Question: Do you see such interpretation service or knowledgebase will go to FDA approval and be really ready-to-sign-out?

Answer: Yes, that's a great question. This isn't a new area of potential interest for the FDA, I think it as a changing and evolving space. The FDA historically has limited their purview to the reporting of companion diagnostics. As well as the reporting of analytically validated variants coming out of next generation sequencing tests and has left the knowledgebase that would then result in a more comprehensive report to be in the realm of the practice of medicine, and not within their purview. However, the FDA is also a published guidance on recognition of genetics variant databases and processes in order to apply for that recognition. That may be a path through which such knowledgebases can gain FDA recognition.

Question: Do we as PierianDx have tumor board capability to discuss cases by different specialists, pathologist, oncologists, geneticists etc.?
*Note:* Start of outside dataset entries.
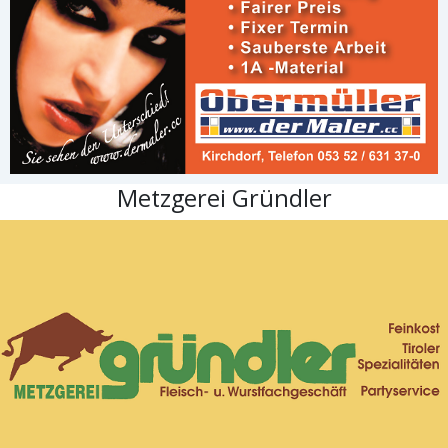
Metzgerei Gründler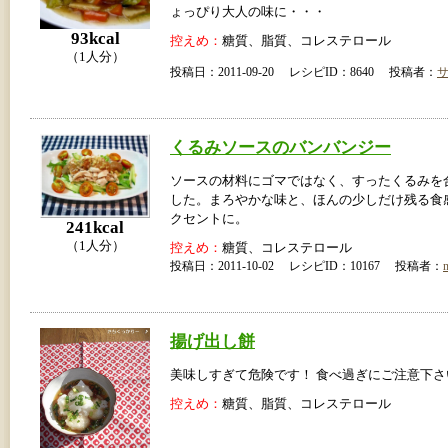
ょっぴり大人の味に・・・
93kcal
控えめ：
糖質、脂質、コレステロール
（1人分）
投稿日：2011-09-20 レシピID：8640 投稿者：
くるみソースのバンバンジー
ソースの材料にゴマではなく、すったくるみを
した。まろやかな味と、ほんの少しだけ残る食
クセントに。
241kcal
（1人分）
控えめ：
糖質、コレステロール
投稿日：2011-10-02 レシピID：10167 投稿者：
揚げ出し餅
美味しすぎて危険です！ 食べ過ぎにご注意下さ
控えめ：
糖質、脂質、コレステロール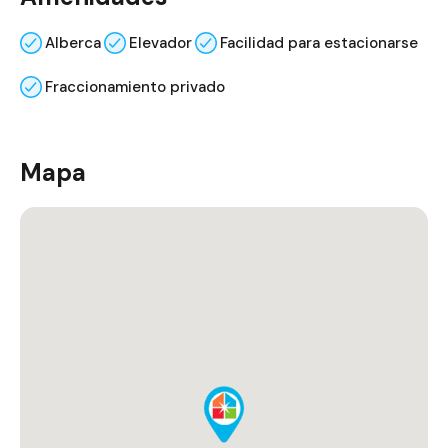
Alberca
Elevador
Facilidad para estacionarse
Fraccionamiento privado
Mapa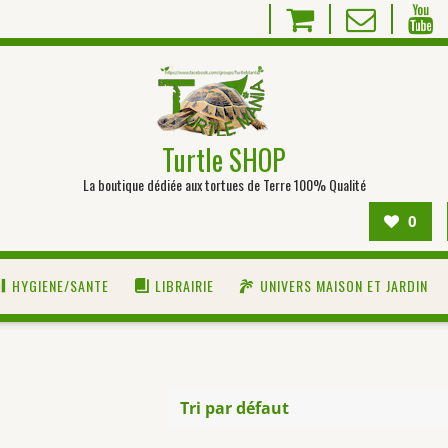
Turtle SHOP
La boutique dédiée aux tortues de Terre 100% Qualité
0
HYGIENE/SANTE
LIBRAIRIE
UNIVERS MAISON ET JARDIN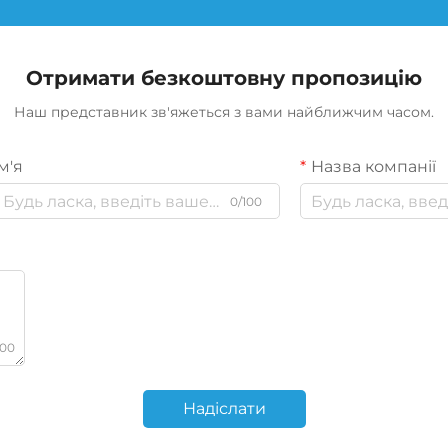
Отримати безкоштовну пропозицію
Наш представник зв'яжеться з вами найближчим часом.
м'я
Назва компанії
0/100
000
Надіслати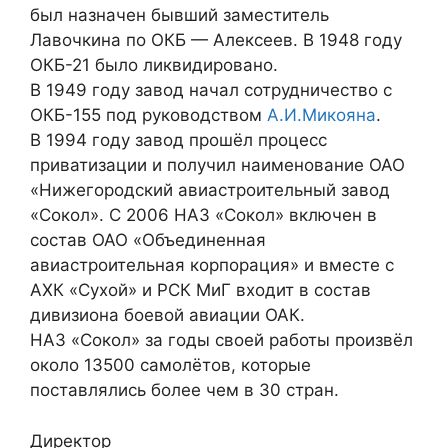
был назначен бывший заместитель
Лавочкина по ОКБ — Алексеев. В 1948 году
ОКБ-21 было ликвидировано.
В 1949 году завод начал сотрудничество с
ОКБ-155 под руководством
А.И.Микояна
.
В 1994 году завод прошёл процесс
приватизации и получил наименование ОАО
«Нижегородский авиастроительный завод
«Сокол». С 2006 НАЗ «Сокол» включен в
состав ОАО «Объединенная
авиастроительная корпорация» и вместе с
АХК «Сухой» и РСК МиГ входит в состав
дивизиона боевой авиации ОАК.
НАЗ «Сокол» за годы своей работы произвёл
около 13500 самолётов, которые
поставлялись более чем в 30 стран.
Директор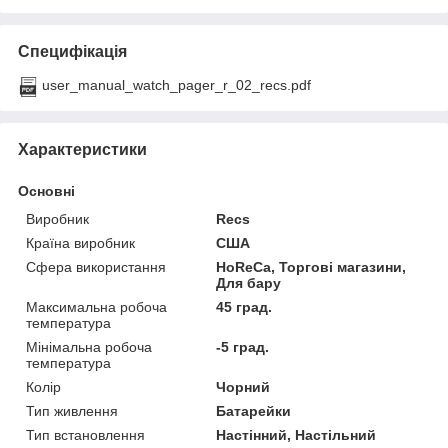
Специфікація
user_manual_watch_pager_r_02_recs.pdf
Характеристики
Основні
Виробник
Recs
Країна виробник
США
Сфера використання
HoReCa, Торгові магазини,
Для бару
Максимальна робоча
45 град.
температура
Мінімальна робоча
-5 град.
температура
Колір
Чорний
Тип живлення
Батарейки
Тип встановлення
Настінний, Настільний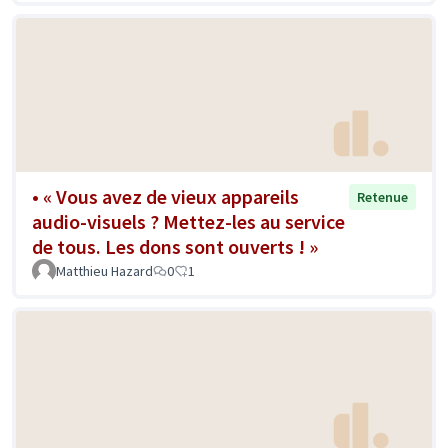
• « Vous avez de vieux appareils
Retenue
audio-visuels ? Mettez-les au service
de tous. Les dons sont ouverts ! »
Matthieu Hazard
0
1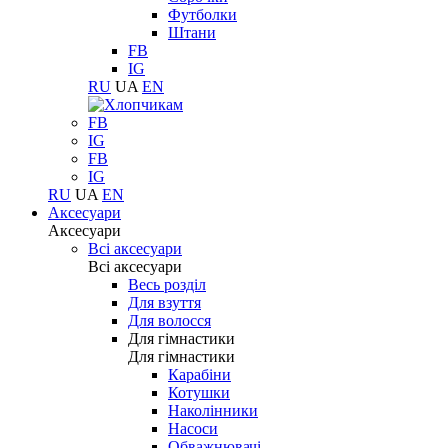
Футболки
Штани
FB
IG
RU
UA
EN
FB
IG
FB
IG
RU
UA
EN
Аксесуари
Аксесуари
Всі аксесуари
Всі аксесуари
Весь розділ
Для взуття
Для волосся
Для гімнастики
Для гімнастики
Карабіни
Котушки
Наколінники
Насоси
Обважнювачі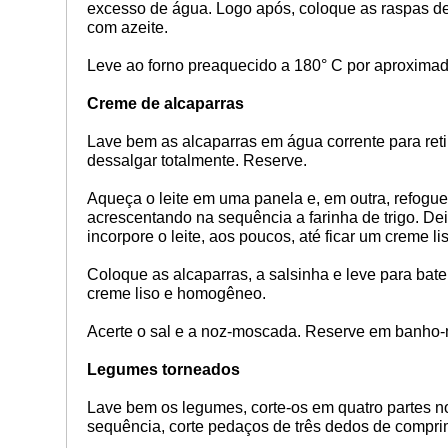
excesso de água. Logo após, coloque as raspas de
com azeite.
Leve ao forno preaquecido a 180° C por aproxima
Creme de alcaparras
Lave bem as alcaparras em água corrente para reti
dessalgar totalmente. Reserve.
Aqueça o leite em uma panela e, em outra, refogue
acrescentando na sequência a farinha de trigo. De
incorpore o leite, aos poucos, até ficar um creme li
Coloque as alcaparras, a salsinha e leve para bater
creme liso e homogêneo.
Acerte o sal e a noz-moscada. Reserve em banho-
Legumes torneados
Lave bem os legumes, corte-os em quatro partes no 
sequência, corte pedaços de três dedos de compr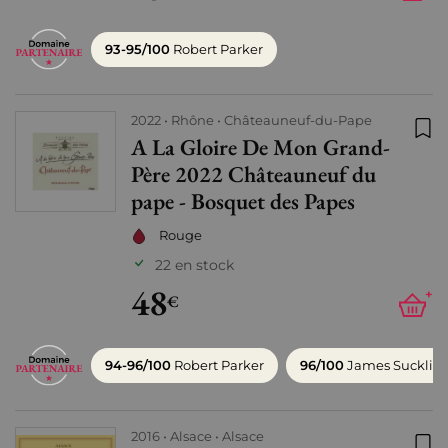
93-95/100
Robert Parker
2022
Rhône
Châteauneuf-du-Pape
A La Gloire De Mon Grand-
Ajo
Père 2022 Châteauneuf du
pape - Bosquet des Papes
Rouge
22 en stock
48
+
€
94-96/100
Robert Parker
96/100
James Sucklin
2016
Alsace
Alsace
Answer: Great question, it is part of our interpretation services activities and capabilities. We're certainly able to participate in individual organizations as molecular tumor boards if we perform the interpretive services for that site. We can join molecular tumor boards and provide our input, scientific, medical, informatics and otherwise.

Question: So the next question has a couple related questions, having to do with variant types or assays that the knowledgebase supports. So you touched briefly on this at the beginning too but the question came in, does the knowledgebase support all variant types? Which assays does the software knowledgebase support? But maybe just give a general description there.

Answer: Sure, so the knowledgebase does support all the different variant types. Again [inaudible 00:38:02] type variants, indels [inaudible 00:38:06] variants, fusions, either DNA or RNA based fusions, biomarkers like TNB and MSI, and assays are supported based on the content that is curated within our system. And that's greater than 1,100 genes as I described, virtually every cancer gene that is in any assay that's being run by any of our customers are offered by assay vendors.

Question: How long will PierianDx store the patient identifier and patient data files submitted by the hospital?

Answer: That's a great question. So we work with our customers to be the storage and repository site for both primary files such as FASQ as well as any processed and intermediate files. Such as BAMs and VCF's and we would store that indefinitely based on our customers' requests and needs. We also make intermediate and final resulting files available for the customer to download and warehouse, should they choose to do that themselves. And very happy to do that in compliance of applicable CAP checklist.